System	Cheap direction	Expensive direction	Substrate
Vercel routing	false positive (extra storage fetch → 404)	false negative (wrongly 404 a valid page)	concepts/bloom-filter
Chrome malicious-URL filter	false positive (extra server check)	false negative (visit a known-bad URL)	concepts/bloom-filter
Column-store pruning	false positive (scan one more block)	false negative (miss matching rows)	concepts/bloom-filter + zone maps
ML feature store (Zalando)	false positive (flip 0 → 1, absorbed as input noise)	false negative (n/a — Bloom filters have none)	concepts/sketching-feature-store
Fraud detection	false positive (review a legit tx)	false negative (approve a fraud tx)	ML classifier, tuned precision/recall
Spam detection	false positive (quarantine a real email)	false negative (deliver spam)	depends on cost model
Medical screening	false positive (extra test, stress)	false negative (missed diagnosis)	depends; often symmetric
Content moderation	false positive (block legit content)	false negative (miss harmful content)	depends; often symmetric

The first three have strongly asymmetric costs and admit simple probabilistic solutions. The bottom three have contested cost models — false positives aren't cheap — and so can't be reduced to a single-shape decision.

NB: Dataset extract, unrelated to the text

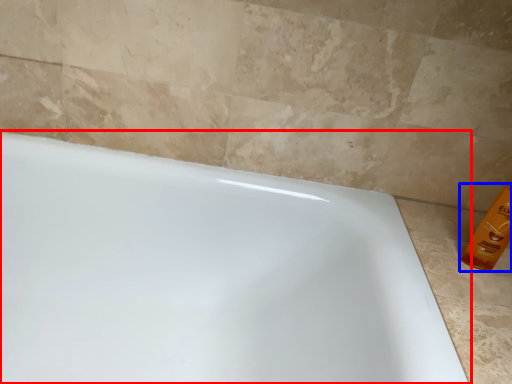 Question: Which of the following is the closest to the observer, bathtub (highlighted by a red box) or cleaning product (highlighted by a blue box)?

Choices:
 (A) bathtub
 (B) cleaning product

Answer: (A) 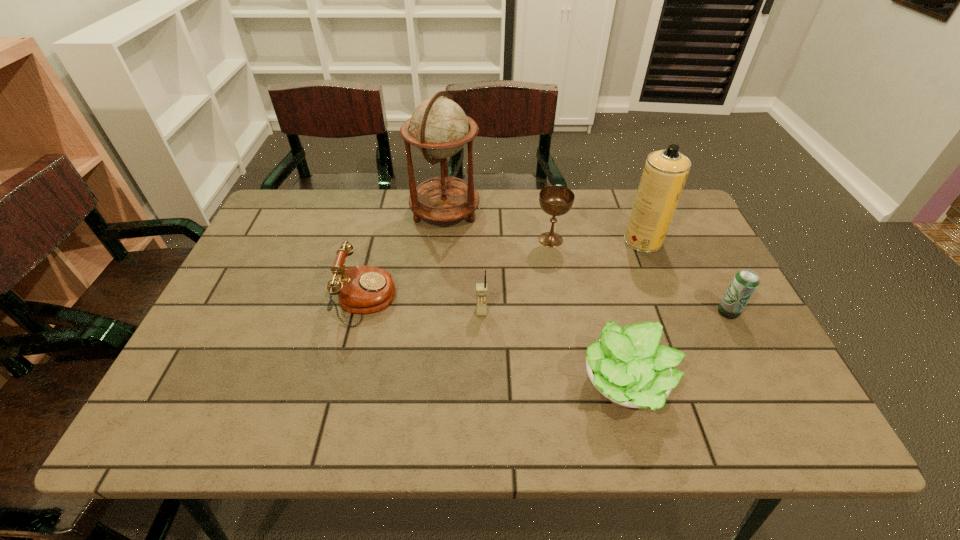 This screenshot has height=540, width=960. In order to click on free space between the tallest object and the sixth object from left to right in this screenshot , I will do `click(544, 226)`.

Distinct from false-positive management¶

concepts/false-positive-management names the operational discipline of keeping false positives tolerable when they're the error mode you accepted: allowlisting, triage workflows, measuring FP rate. This concept names the design-time choice of which error mode to accept in the first place.

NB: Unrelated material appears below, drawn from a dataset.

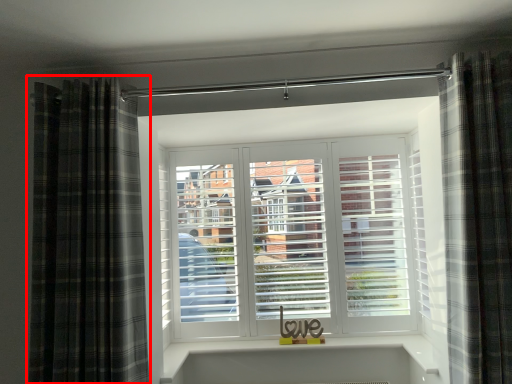 Question: In this image, where is curtain (annotated by the red box) located relative to curtain?

Choices:
 (A) right
 (B) left

Answer: (B)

The two compose: you pick the substrate whose error mode matches your cost asymmetry; then you run false-positive management on the error mode you accepted.

Anti-patterns¶

Treating the two errors as symmetric when they aren't. Leads to over-engineered exact structures (the Vercel JSON tree) or over-eager probabilistic filters (Chrome's early phishing-URL filter was too coarse, caused legitimate-site FPs, required allowlist expansion).
Choosing a probabilistic structure whose error mode is the wrong direction. A counting Bloom filter permits both FP and (under deletion) false negatives from decrement bugs; inappropriate for 404 filters.
Not sizing p to the fallback cost budget. A 1 % false-positive rate might be fine for a disk-cache filter (40 extra disk seeks per 4000 queries) but disastrous for a fraud-detection filter (400 false-fraud review flags per 40,000 transactions).
Conflating error mode with error magnitude. A structure with higher precision but symmetric error isn't strictly better than one with lower precision but asymmetric error aligned with cost.

Seen in¶

sources/2026-04-21-vercel-how-we-made-global-routing-faster-with-bloom-filters — Canonical wiki introduction. Vercel's routing-service Bloom-filter substitution makes the asymmetry verbatim: false negative = "return 404 for valid pages" (unbounded damage), false positive = "extra storage request to find the file doesn't exist" (bounded, ~one storage roundtrip).
— Asymmetry in ML feature stores. Zalando canonicalises the noise-as-cost framing: a Bloom-filter feature store's false positives flip binary historical features 0 → 1, which the downstream classifier absorbs as "noise in the input" rather than misclassification. False negatives are structurally impossible. The cost of a false positive is therefore a tunable degradation in model AUC (the benchmark shows AUC ≈ 0.7997 at 470 MB vs 0.80 uncompressed — a ~0.03-point AUC cost for a 30× space saving) rather than a per-request latency or correctness cost. Generalises the asymmetry framework beyond request-routing: noise-tolerant consumers (ML models, aggregators, trend analytics) admit probabilistic substrates with false-positive-only error modes, with the noise rate directly tunable against storage / compute budget.
concepts/bloom-filter — The canonical data structure whose error mode is false-positive-only; the Vercel case is the canonical design application.
concepts/false-positive-management — Operational companion: manage the FP rate of whichever error mode the substrate commits to.
patterns/two-stage-evaluation — Composes with this asymmetry: stage 1 is the probabilistic oracle whose cheap-direction error is tolerated; stage 2 is the authoritative fallback invoked only on "maybe".